Zero run listing, just for the circle of money?

Second-tier car-making forces, "fighting" for listing?

In the second echelon of new car-making forces, Zero Run is not the first player who wants to land on the capital market, its competitors Nezha and Weima have performed better than Zero Run in market sales, and have prepared for listing a few years ago.

Nezha's cumulative sales in 2021 will be close to 70,000 vehicles, ranking fourth in new car sales. But compared with zero running, Nezha Car is relatively low-key, CEO Daniel Zhang said to the outside world that "there is no point in briefly surpassing, and Nezha's user group is more popular, according to this logic, only 3 times the ideal can be said to be stronger than him." ”

On February 21, Nezha Automobile's parent company, Hezhong New Energy Automobile Co., Ltd., once again obtained a financing of more than 2 billion yuan in the D++ round with the participation of CRRC Fund and Shenzhen Venture Capital. After completing this round of financing, the valuation of Nezha Automobile exceeded 25 billion yuan. According to the news, at present, Nezha has opened a Pre-IPO round of financing with a target valuation of about 45 billion yuan, and plans to launch an IPO in Hong Kong this year.

Zhou Hongyi, product manager of Nezha Automobile, said when talking about why he chose Nezha, "Weilai, Xiaopeng and Ideal are all listed, so I have very little space to choose", Zhou Hongyi said that he would prefer to choose a startup like Nezha. This is also widely interpreted by the outside world as Zhou Hongyi's favorite Nezha, and he is ultimately going to go public.

The strength of another opponent, Weima, can not be underestimated, once Weima as a new front-line force, alongside Wei Xiaoli, now gradually retreated to the second line, and even surpassed by Nezha.

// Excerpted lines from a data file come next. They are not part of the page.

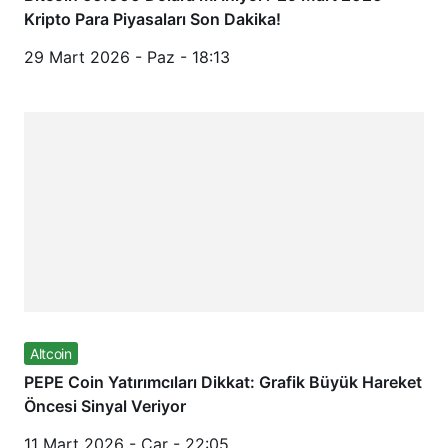
Kripto Para Piyasaları Son Dakika!
29 Mart 2026 - Paz - 18:13
Altcoin
PEPE Coin Yatırımcıları Dikkat: Grafik Büyük Hareket
Öncesi Sinyal Veriyor
11 Mart 2026 - Çar - 22:05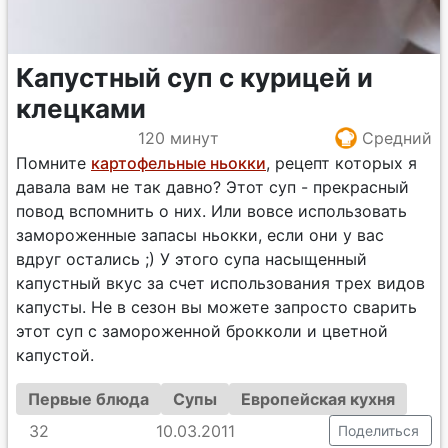
Капустный суп с курицей и
клецками
120 минут
Средний
Помните
картофельные ньокки
, рецепт которых я
давала вам не так давно? Этот суп - прекрасный
повод вспомнить о них. Или вовсе использовать
замороженные запасы ньокки, если они у вас
вдруг остались ;) У этого супа насыщенный
капустный вкус за счет использования трех видов
капусты. Не в сезон вы можете запросто сварить
этот суп с замороженной брокколи и цветной
капустой.
Первые блюда
Супы
Европейская кухня
32
10.03.2011
Поделиться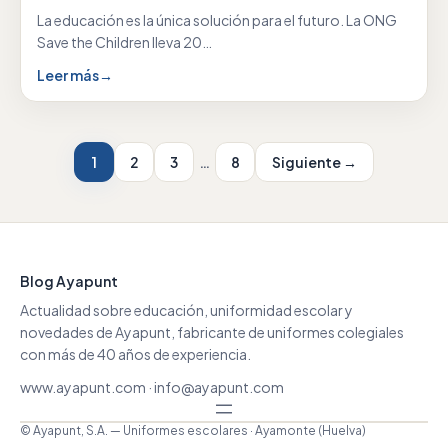
La educación es la única solución para el futuro. La ONG
Save the Children lleva 20…
Leer más
→
1
2
3
…
8
Siguiente →
Blog Ayapunt
Actualidad sobre educación, uniformidad escolar y
novedades de Ayapunt, fabricante de uniformes colegiales
con más de 40 años de experiencia.
www.ayapunt.com
·
info@ayapunt.com
© Ayapunt, S.A. — Uniformes escolares · Ayamonte (Huelva)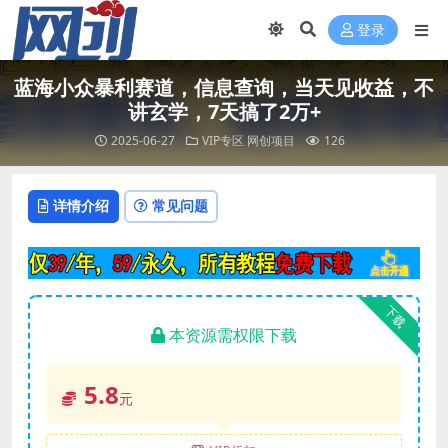
登录
蓝海小众暴利赛道，信息查询，当天见收益，不
讲玄学，7天搞了2万+
2025-06-27
VIP专区
网创项目
126
详情介绍
常见问题
下载
本资源需权限下载
5.8
元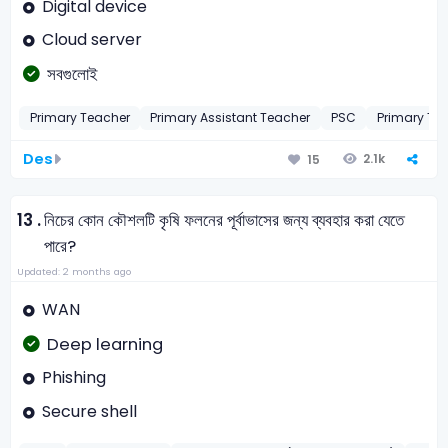
Digital device
Cloud server
সবগুলোই
Primary Teacher
Primary Assistant Teacher
PSC
Primary Te
Des
2.1k
15
13 .
নিচের কোন কৌশলটি কৃষি ফলনের পূর্বাভাসের জন্য ব্যবহার করা যেতে
পারে?
Updated: 2 months ago
WAN
Deep learning
Phishing
Secure shell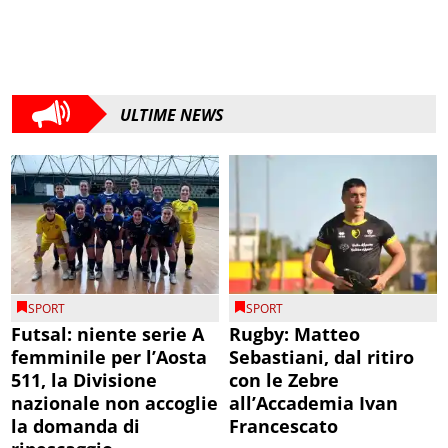
ULTIME NEWS
SPORT
SPORT
Futsal: niente serie A
Rugby: Matteo
femminile per l’Aosta
Sebastiani, dal ritiro
511, la Divisione
con le Zebre
nazionale non accoglie
all’Accademia Ivan
la domanda di
Francescato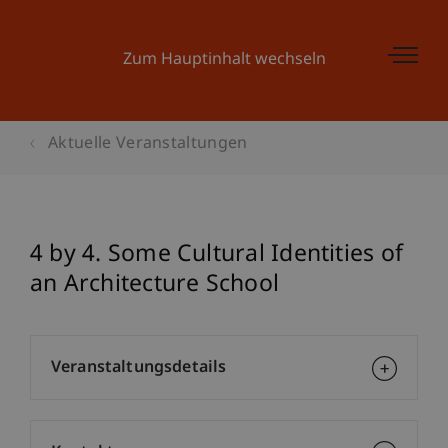
Zum Hauptinhalt wechseln
Aktuelle Veranstaltungen
4 by 4. Some Cultural Identities of
an Architecture School
Veranstaltungsdetails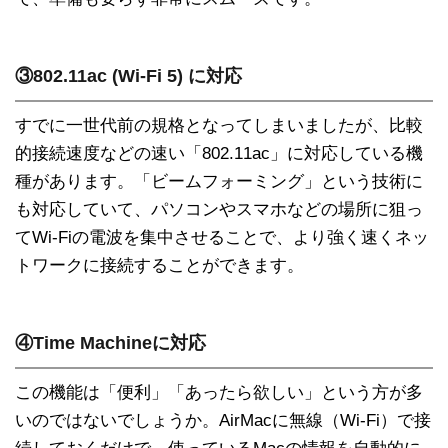
③802.11ac (Wi-Fi 5) に対応
すでに一世代前の規格となってしまいましたが、比較
的接続速度などの速い「802.11ac」に対応している機
種があります。「ビームフォーミング」という技術に
も対応していて、パソコンやスマホなどの場所に狙っ
てWi-Fiの電波を集中させることで、より強く速くネッ
トワークに接続することができます。
④Time Machineに対応
この機能は「便利」「あったら欲しい」という方が多
いのではないでしょうか。AirMacに無線（Wi-Fi）で接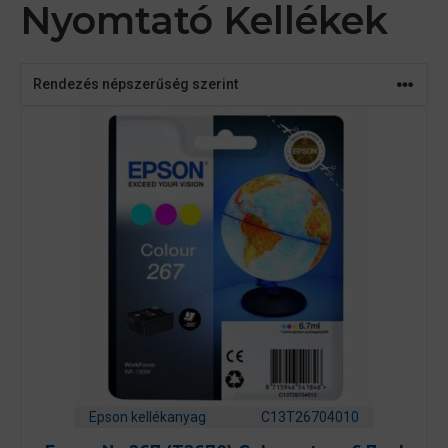
Nyomtató Kellékek
Epson kellékanyag
C13T26704010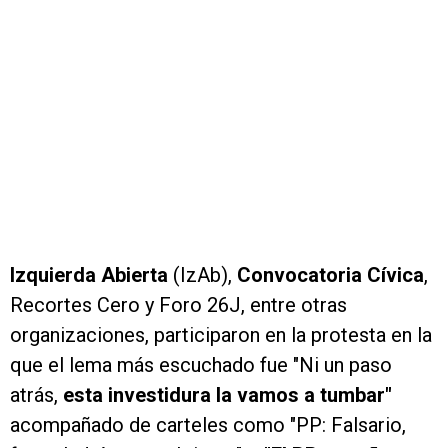
Izquierda Abierta
(IzAb),
Convocatoria Cívica
,
Recortes Cero y Foro 26J, entre otras
organizaciones, participaron en la protesta en la
que el lema más escuchado fue "Ni un paso
atrás,
esta investidura la vamos a tumbar"
acompañado de carteles como "PP: Falsario,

Last year, WM's annual sales were the closest to zero-run, at 44,000 units, a difference of less than 500 units.

In terms of financing scale, WM has obtained financing of 10 billion yuan and more than 450 million US dollars since 2020. At present, the total financing amount has exceeded that of Wei Xiaoli before the listing. However, even if the financing exceeds 11 rounds, WM has not been able to go public. In 2020, WM began to prepare for listing on the Science and Technology Innovation Board, determined to become the "first stock of the science and technology innovation board". At that time, new forces such as Zero Run and Aiways also sent out signals to be listed on the Science and Technology Innovation Board. However, in the end, due to regulatory reasons, the listing was not successful. Since then, WM has begun to seek the Hong Kong stock market.

Now, with zero running submitted the prospectus, the outside world has once again focused on the second-tier new car-making forces to go public in Hong Kong. But the question is, why does the capital market look at these second-tier car-making forces? In the current capital market environment, can the HKEx still approve listing applications from so many new forces?

According to the data of the Association, the penetration rate of the domestic new energy vehicle market in 2021 has reached 14.8%. The rise from 5% to nearly 15% took just one year. In order to be able to seize market share faster, second-tier new forces can only survive in the rival electric vehicle market by seeking more funds through listing to support the research and development of follow-up products.